-- Opening Marker --

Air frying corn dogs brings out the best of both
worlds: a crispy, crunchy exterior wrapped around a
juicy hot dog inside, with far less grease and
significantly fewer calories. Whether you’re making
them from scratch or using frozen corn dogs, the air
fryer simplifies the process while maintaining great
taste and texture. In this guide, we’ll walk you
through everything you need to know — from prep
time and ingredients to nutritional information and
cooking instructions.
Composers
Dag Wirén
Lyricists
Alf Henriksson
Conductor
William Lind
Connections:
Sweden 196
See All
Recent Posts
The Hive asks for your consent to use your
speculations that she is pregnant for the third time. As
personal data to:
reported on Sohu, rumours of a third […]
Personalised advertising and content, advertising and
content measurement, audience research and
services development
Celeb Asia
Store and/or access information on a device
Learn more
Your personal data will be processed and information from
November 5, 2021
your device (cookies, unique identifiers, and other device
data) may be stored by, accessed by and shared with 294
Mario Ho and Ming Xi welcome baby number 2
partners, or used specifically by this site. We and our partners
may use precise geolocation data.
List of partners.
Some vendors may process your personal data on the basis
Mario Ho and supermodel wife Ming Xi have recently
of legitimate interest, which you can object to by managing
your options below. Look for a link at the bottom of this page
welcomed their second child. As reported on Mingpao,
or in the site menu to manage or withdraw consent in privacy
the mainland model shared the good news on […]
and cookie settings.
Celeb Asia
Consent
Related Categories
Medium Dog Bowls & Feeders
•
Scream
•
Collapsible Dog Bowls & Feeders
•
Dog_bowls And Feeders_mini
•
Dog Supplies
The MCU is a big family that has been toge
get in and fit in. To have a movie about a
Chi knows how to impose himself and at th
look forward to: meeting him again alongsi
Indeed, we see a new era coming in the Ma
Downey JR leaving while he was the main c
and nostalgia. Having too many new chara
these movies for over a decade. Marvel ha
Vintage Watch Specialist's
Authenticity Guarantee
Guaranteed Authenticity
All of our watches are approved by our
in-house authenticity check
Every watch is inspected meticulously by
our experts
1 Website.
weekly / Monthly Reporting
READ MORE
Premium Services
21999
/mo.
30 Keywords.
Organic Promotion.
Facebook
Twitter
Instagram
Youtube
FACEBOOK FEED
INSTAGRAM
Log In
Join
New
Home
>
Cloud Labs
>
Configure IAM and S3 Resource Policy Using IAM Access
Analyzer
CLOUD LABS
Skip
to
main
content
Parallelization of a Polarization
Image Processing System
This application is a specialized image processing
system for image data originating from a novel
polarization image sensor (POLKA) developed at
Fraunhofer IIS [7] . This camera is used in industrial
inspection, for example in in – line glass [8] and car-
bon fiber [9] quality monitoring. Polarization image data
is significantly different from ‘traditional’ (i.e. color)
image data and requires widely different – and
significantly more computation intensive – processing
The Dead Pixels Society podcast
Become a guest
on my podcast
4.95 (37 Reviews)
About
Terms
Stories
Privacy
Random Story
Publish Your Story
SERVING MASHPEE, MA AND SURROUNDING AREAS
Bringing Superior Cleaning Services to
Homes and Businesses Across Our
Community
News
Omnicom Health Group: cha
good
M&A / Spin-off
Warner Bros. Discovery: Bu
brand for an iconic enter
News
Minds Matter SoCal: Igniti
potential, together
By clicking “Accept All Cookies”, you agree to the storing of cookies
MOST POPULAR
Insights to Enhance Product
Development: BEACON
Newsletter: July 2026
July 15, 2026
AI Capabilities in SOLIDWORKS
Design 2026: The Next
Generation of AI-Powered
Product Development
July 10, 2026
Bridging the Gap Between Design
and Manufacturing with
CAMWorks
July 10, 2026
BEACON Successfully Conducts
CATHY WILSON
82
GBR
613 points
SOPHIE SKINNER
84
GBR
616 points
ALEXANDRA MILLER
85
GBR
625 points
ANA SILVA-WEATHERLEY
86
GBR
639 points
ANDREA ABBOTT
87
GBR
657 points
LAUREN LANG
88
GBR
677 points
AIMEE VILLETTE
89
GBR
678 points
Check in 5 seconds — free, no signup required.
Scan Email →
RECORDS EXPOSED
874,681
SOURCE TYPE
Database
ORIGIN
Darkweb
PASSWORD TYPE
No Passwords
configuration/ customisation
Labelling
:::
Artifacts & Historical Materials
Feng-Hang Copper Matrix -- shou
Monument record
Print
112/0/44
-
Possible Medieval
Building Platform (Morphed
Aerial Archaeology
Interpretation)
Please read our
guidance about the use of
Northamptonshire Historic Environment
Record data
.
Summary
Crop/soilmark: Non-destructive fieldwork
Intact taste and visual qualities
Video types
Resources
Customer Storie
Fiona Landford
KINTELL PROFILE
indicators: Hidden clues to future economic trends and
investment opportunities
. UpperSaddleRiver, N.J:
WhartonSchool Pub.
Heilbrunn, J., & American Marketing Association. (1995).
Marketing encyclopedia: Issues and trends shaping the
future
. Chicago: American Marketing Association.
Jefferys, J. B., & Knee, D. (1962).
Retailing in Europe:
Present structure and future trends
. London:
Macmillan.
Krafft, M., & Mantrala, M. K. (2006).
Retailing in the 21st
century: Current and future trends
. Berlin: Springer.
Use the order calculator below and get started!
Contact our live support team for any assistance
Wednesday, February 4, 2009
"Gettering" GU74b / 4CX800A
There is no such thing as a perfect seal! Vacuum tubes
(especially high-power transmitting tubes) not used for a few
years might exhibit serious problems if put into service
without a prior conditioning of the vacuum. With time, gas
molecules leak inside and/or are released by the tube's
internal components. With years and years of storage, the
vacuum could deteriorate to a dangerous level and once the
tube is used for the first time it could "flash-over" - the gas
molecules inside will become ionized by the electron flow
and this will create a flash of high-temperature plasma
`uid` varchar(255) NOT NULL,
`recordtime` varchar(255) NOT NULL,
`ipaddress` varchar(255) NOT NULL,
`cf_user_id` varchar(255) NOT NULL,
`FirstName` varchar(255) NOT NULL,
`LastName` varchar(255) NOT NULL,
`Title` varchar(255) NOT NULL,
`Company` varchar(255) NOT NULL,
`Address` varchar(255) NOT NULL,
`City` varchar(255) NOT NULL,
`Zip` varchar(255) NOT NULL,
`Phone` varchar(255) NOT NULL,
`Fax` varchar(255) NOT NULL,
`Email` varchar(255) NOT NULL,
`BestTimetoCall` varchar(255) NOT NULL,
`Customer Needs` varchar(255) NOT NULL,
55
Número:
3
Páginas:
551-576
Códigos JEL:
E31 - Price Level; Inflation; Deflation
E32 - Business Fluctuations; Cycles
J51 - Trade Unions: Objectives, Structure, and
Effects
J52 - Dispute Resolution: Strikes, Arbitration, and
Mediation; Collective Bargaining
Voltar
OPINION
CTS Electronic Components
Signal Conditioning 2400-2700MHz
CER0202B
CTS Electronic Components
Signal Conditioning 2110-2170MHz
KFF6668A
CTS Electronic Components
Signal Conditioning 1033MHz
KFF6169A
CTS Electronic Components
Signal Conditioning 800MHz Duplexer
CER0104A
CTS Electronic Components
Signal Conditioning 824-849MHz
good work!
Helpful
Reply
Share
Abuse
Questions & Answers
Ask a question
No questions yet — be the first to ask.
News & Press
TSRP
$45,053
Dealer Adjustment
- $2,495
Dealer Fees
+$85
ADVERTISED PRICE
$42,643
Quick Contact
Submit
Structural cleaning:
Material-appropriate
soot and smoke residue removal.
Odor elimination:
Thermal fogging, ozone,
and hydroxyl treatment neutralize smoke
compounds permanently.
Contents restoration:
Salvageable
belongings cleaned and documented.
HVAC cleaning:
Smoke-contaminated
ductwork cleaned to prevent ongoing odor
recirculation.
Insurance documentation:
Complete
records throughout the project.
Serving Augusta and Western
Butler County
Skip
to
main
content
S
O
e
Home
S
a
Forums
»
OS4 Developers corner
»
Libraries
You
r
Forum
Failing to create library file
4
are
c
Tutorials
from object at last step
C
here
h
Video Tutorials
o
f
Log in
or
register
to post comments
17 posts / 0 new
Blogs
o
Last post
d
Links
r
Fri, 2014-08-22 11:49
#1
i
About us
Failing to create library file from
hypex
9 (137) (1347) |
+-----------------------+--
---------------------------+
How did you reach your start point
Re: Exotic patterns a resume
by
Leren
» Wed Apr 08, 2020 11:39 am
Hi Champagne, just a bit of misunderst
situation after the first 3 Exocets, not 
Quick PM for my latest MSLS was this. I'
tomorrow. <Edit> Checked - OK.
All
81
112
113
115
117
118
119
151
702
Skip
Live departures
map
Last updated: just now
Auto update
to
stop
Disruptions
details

-- Closing Marker --

EXERCISE BRIEF
Tally the lines of the material in which the string "Email" appears. Give the tally and nothing else.

RESULT OF THIS TASK
2